Nos ha puesto la vida su mortífero y hondo peldaño de sufrir.
Estamos sin dinero, sin lámpara en el techo,
y hay que seguir la marcha
porque si nos dejamos arrastrar por la inercia
caeremos en las fauces del dios devorador:
esa muerte que suele irrumpir si te quedas
quieto bajo la sombra
que acecha ávidamente a los pobres que huelen
el convite de lejos y nada obtienen. Dame
la mano y repongamos la confianza. Escuha
el silbido del campo que desde la ventana
vemos fulgir al sol. Y olvida
que esta casa no es nuestra, que fuimos despojados
de la propia un día
cualquiera, y que ese banco de mármoles y cheques
que compró por tres céntimos su derecho a arrojarnos
estará ahora rompiendo los muros, los
tabiques
que supieron los besos íntimos, las palabras
que dejamos en ellos colgando cual pedazos
de nuestro ondear la antorcha que allí nos
alumbraba
en el cada momento del ir a desfallecer.
¡A cambio de eso él les pondrá un oro sucio,
mientras un algo, nuestro, se quedará allí ahogado:
en medio de aquel templo de lujo y zafiedad!
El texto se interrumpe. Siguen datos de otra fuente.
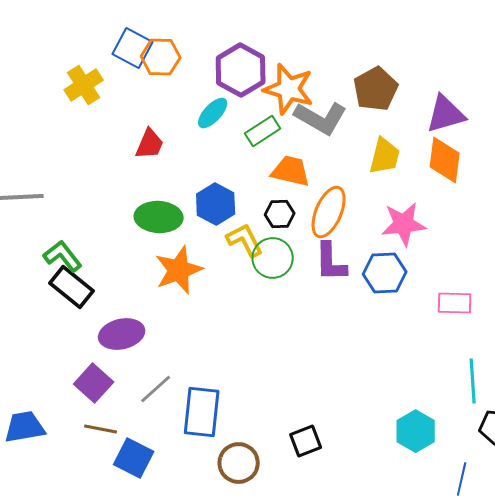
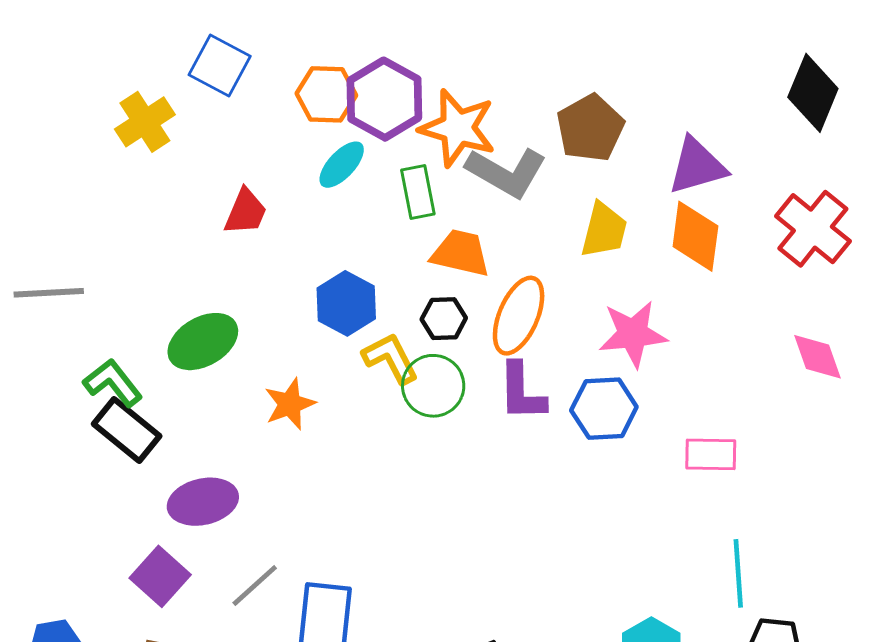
orange hexagon: (161, 57) -> (326, 94), moved
green rectangle: (263, 131) -> (418, 192), turned -68
green ellipse: (159, 217) -> (203, 342), moved, turned -33
orange star: (179, 270) -> (290, 404), size x0.7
Realquilados somos en el mundo habitado
todos los hombres. Álzate,
sigue dando tus hombros
a mi hoy sin apoyo, y bésame muy prieto,
muy dentro de la entraña;
pues que también los despedidos
del banquete podemos ser felices un rato
si sabemos estar en el amor. Oh, déjame
apoyar la cabeza en tu pecho extremado
y miremos los huertos humildes, las ovejas
que comen su hierbilla y a las que desde
aquí oímos
mover lentas esquilas como un campanito
hondo.
Pues vivimos al borde del campo, eso que
abriga.
Y olvidemos lo otro, estemos más cercanos;
estemos olvidando que el porvenir es mísero.
Porque, al fin, aún seguimos en la tierra
y tu mano me deja un calor, un timbrazo
que me pone despierto el respirar. Y el alma
aquella que te diera requiere todavía
que eternizadamente sigamos el camino,
pisemos la vertiente, muramos sin temblor,
juntos, igual que el río entrelaza sus aguas.